A questão que se coloca, mais do que um erro notório na apreciação da prova revela-se em contradições múltiplas entre a fundamentação e a fundamentação e o provado.
O referido vício, tal como se apresenta, não pode ser sanado nesta sede, conforme se referiu. Nos termos do artº 410º e 426º, do CPP a forma de reparação far-se-ia pelo reenvio do processo para novo julgamento. Contudo, e uma vez que a correcção do vício é passível de ser feita pelo simples refazer da sentença, acompanhado, se assim se entender, pela reabertura da audiência para comunicação de uma alteração não substancial, não se vê motivo para inutilizar toda uma produção de prova (posição sustentada pelo Conselheiro Simas Santos, no voto de vencido lavrado no Ac. do STJ de 29/04/2003, Proc. nº 03P756, disponível em www.dgsi.pt). Determina-se, por isso, uma simples devolução do processo ao Tribunal recorrido, para reparação do vício referido.
Impondo-se a devolução ficam prejudicas as demais questões colocadas pelos recorrentes, sendo que o suposto erro notório na apreciação da prova invocado pelo recorrente T… não respeita os limites impostos pelo artº 410º, antes se fundando numa apreciação da prova produzida perfeitamente desgarrada dos termos da sentença; e o mesmo se diga da pretensa violação do in dubio pro reo, invocada pelo recorrente A…, configurável como erro notório na apreciação da prova.
VI- Decisão:
Acorda-se, pois,
- Em declarar nula a sentença recorrida, por padecer do vício de contradição insanável na fundamentação;
- E em determinar a devolução do processo ao Tribunal recorrido, para elaboração de nova sentença isenta de vícios, designadamente do acima referido, nos termos do artº 426º-A, do CPP e eventual alteração não substancial de factos.
Sem tributação.
Lisboa, 31/05/2017
(Maria da Graça M. P. dos Santos Silva) – (Texto processado e integralmente revisto pela relatora).
(A.Augusto Lourenço)
[1] Cf. Germano Marques da Silva, em «Curso de Processo Penal», III, 2ª edição, 2000, pág. 335, e Acs. do S.T.J. de 13/5/1998, em B.M.J. 477-º 263; de 25/6/1998,em B.M.J. 478º-242 e de 3/2/1999, em B.M.J. 477º-271.
[2] Cf. Artºs 402º, 403º/1, 410º e 412º, todos do CPP e Ac. do Plenário das Secções do S.T.J., de 19/10/1995, D.R., I – A Série, de 28/12/1995.
[3] Cf. Ac. do STJ, de 10.12.1996, em www.dgsi.pt.

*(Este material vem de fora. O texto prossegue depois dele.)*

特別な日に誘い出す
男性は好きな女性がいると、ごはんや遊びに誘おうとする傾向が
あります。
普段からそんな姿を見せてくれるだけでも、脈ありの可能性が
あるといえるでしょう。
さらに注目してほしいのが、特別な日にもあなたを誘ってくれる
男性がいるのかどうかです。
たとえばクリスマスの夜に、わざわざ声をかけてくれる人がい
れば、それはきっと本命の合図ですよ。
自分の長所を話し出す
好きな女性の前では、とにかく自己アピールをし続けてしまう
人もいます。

[4] Cf. Ac. do STJ de 13.10.1999, in CJSTJ, ano XXIV, III, pág.184.
[5] Cf. Ac. do STJ, de 24.03.2004, proferido no processo nº.03P4043, em www.dgsi.pt.
[6] Cf. AC RP de 2/2/2005, no proc. 0413844; da R.G, de 27/6/2005, no proc. 895/05-1ª.
[7] CF ac. STJ 3/3/99, proc. 98P930, da RG. de 27/4/2006, proc. 625/06.